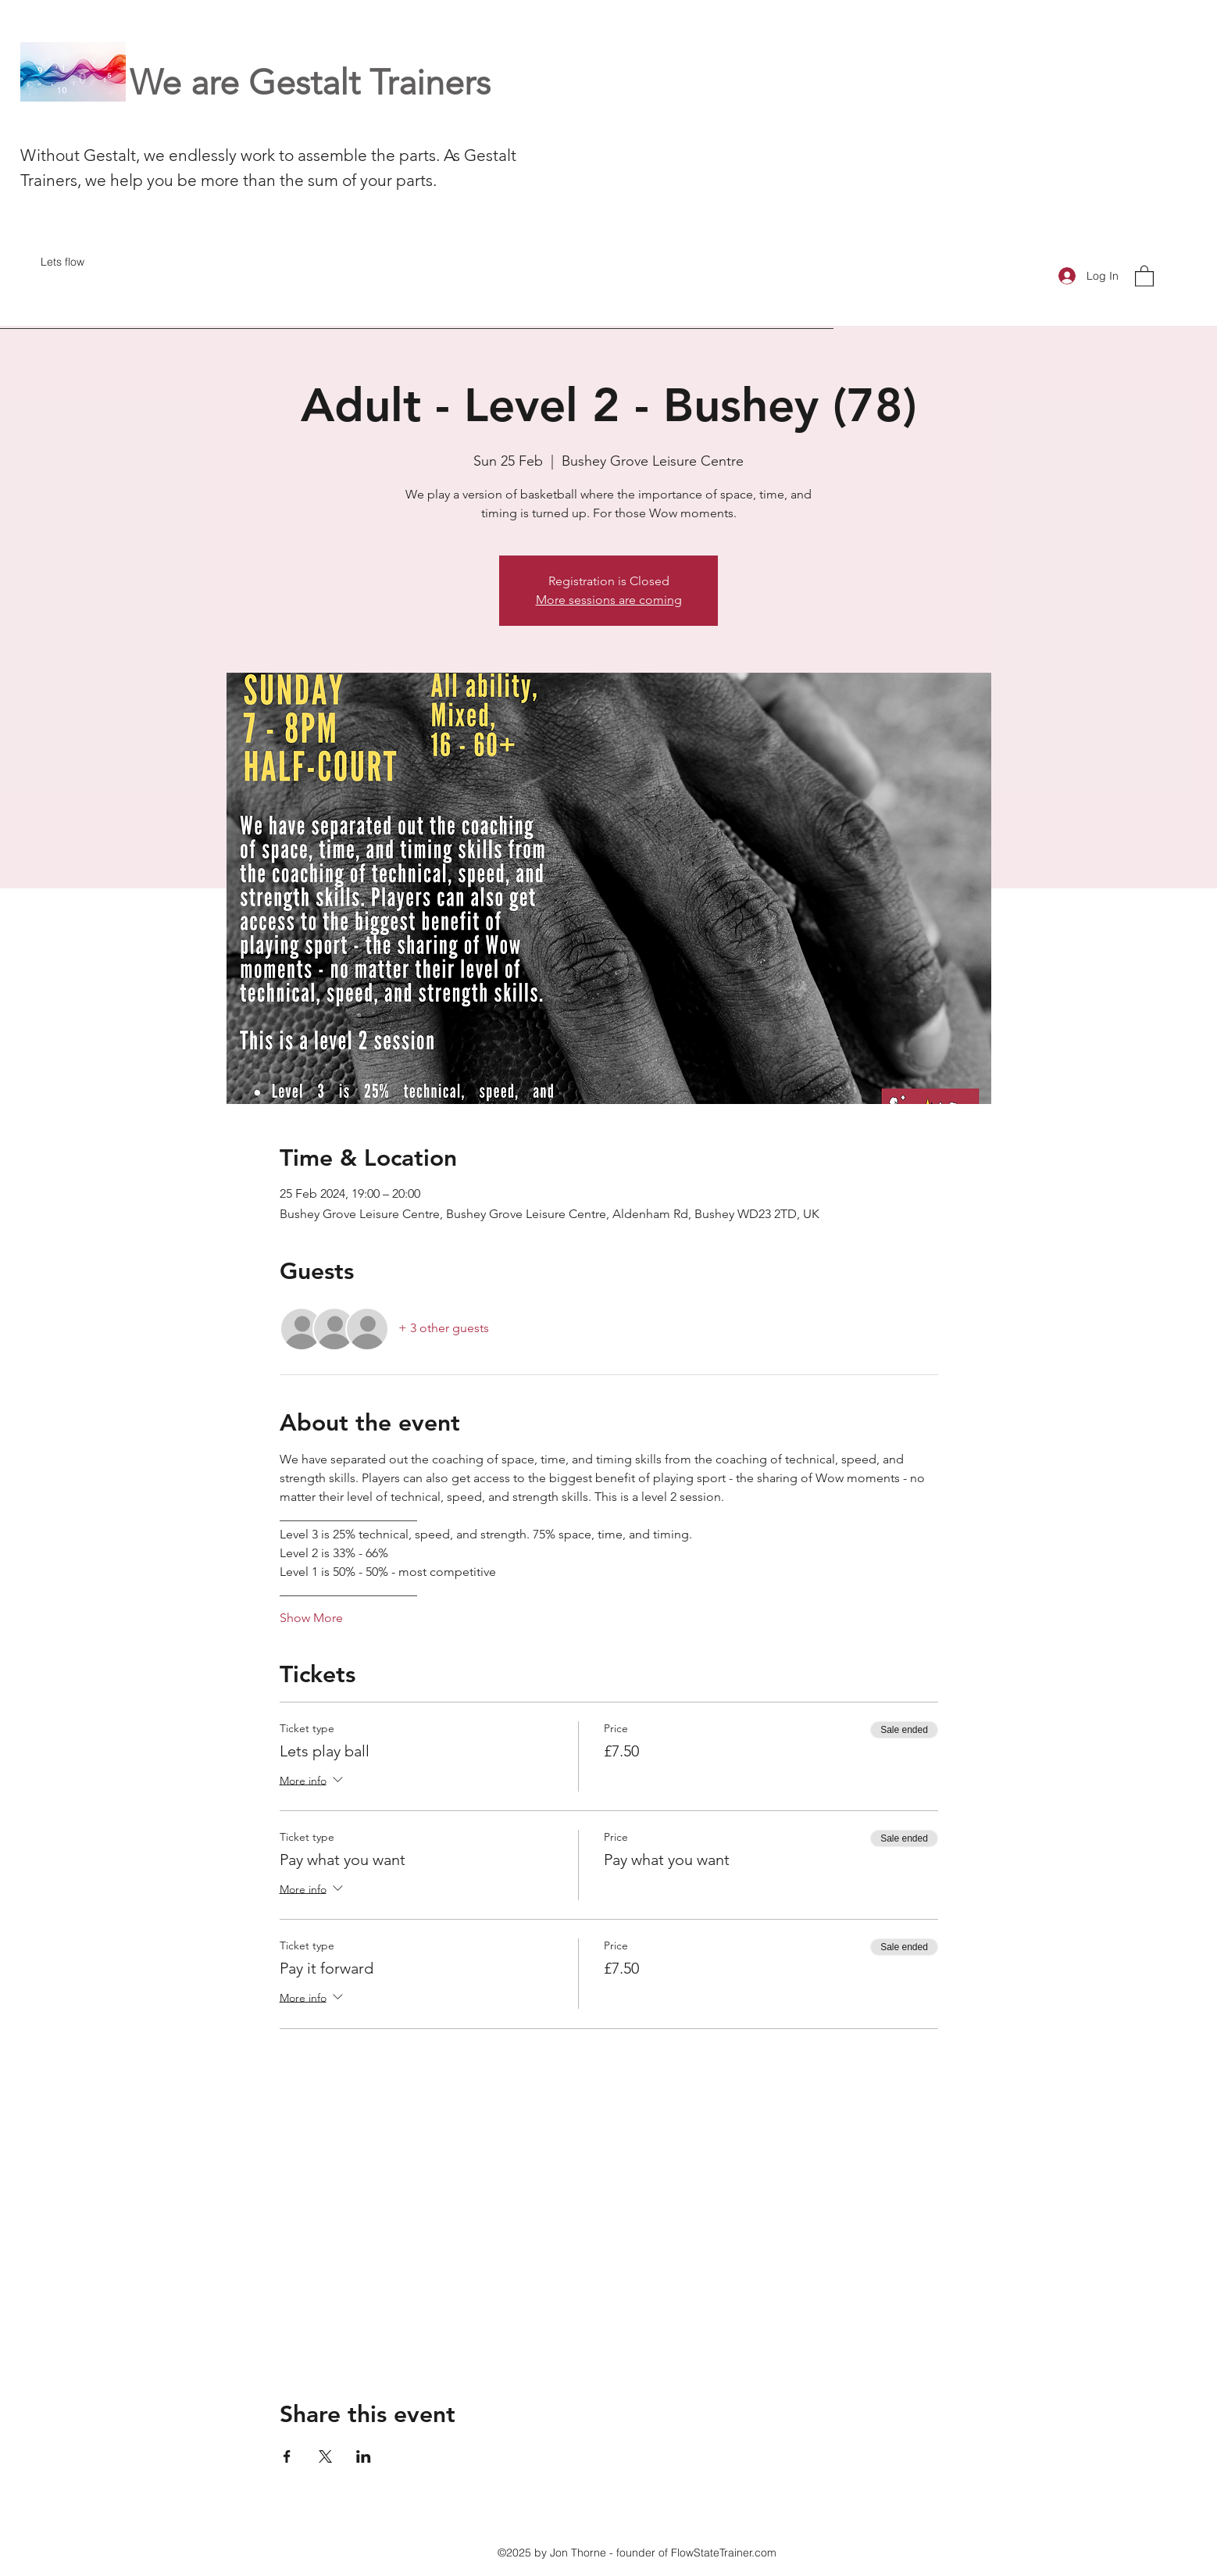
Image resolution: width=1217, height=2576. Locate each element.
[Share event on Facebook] (287, 2456)
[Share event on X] (325, 2456)
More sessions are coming (609, 599)
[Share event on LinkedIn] (363, 2456)
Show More (311, 1617)
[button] (1144, 275)
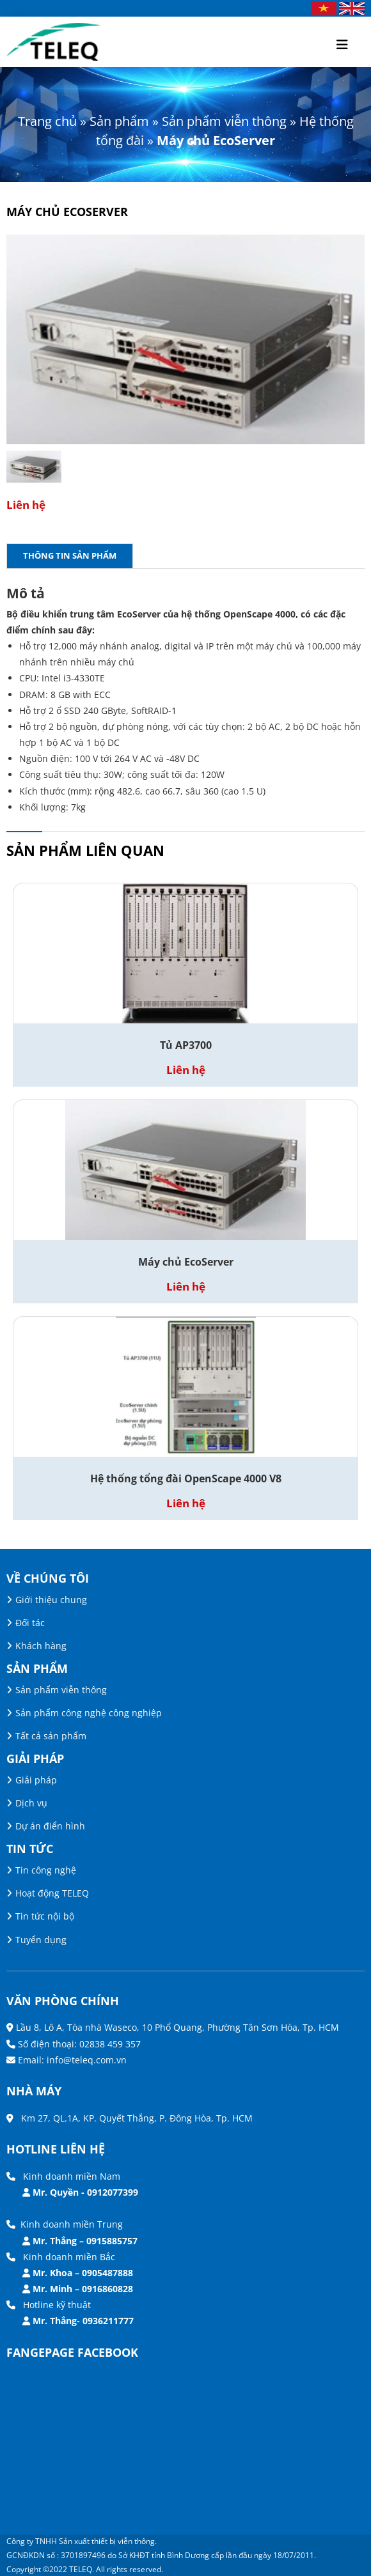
----
- [WHAT YOU SHOULD DO]
Show every line of the data that includes the string "Share".

- [RESPONSE BOX]
[Share event on Facebook] (287, 2456)
[Share event on X] (325, 2456)
[Share event on LinkedIn] (363, 2456)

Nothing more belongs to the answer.